Your goal: Take the data below and extract the lines from the one with "1 供託することができる場合" to the one with "により強制執行続行の決定があったときは、第三債", inclusive, exactly as written.

..............................

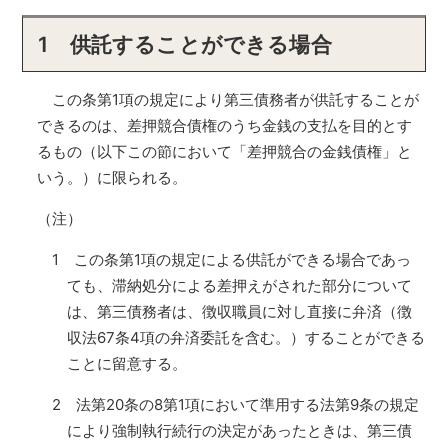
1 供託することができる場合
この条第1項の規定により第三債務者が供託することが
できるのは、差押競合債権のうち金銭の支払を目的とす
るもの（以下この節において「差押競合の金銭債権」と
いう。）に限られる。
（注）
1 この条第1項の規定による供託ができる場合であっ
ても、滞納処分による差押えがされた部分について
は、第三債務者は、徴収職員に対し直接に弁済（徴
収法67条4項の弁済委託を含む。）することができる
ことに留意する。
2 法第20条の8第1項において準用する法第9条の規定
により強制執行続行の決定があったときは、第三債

..............................

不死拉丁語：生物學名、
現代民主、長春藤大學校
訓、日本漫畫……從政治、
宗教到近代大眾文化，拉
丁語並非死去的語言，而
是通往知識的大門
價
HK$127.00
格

..............................

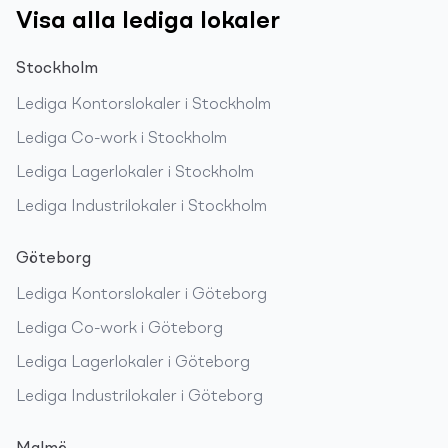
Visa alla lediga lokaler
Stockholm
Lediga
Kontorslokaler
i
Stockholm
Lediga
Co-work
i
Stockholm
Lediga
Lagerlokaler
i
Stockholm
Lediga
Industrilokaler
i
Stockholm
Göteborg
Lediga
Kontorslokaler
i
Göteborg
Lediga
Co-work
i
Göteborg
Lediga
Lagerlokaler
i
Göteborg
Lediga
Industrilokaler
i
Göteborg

..............................

Solution to this task:
1 供託することができる場合
この条第1項の規定により第三債務者が供託することが
できるのは、差押競合債権のうち金銭の支払を目的とす
るもの（以下この節において「差押競合の金銭債権」と
いう。）に限られる。
（注）
1 この条第1項の規定による供託ができる場合であっ
ても、滞納処分による差押えがされた部分について
は、第三債務者は、徴収職員に対し直接に弁済（徴
収法67条4項の弁済委託を含む。）することができる
ことに留意する。
2 法第20条の8第1項において準用する法第9条の規定
により強制執行続行の決定があったときは、第三債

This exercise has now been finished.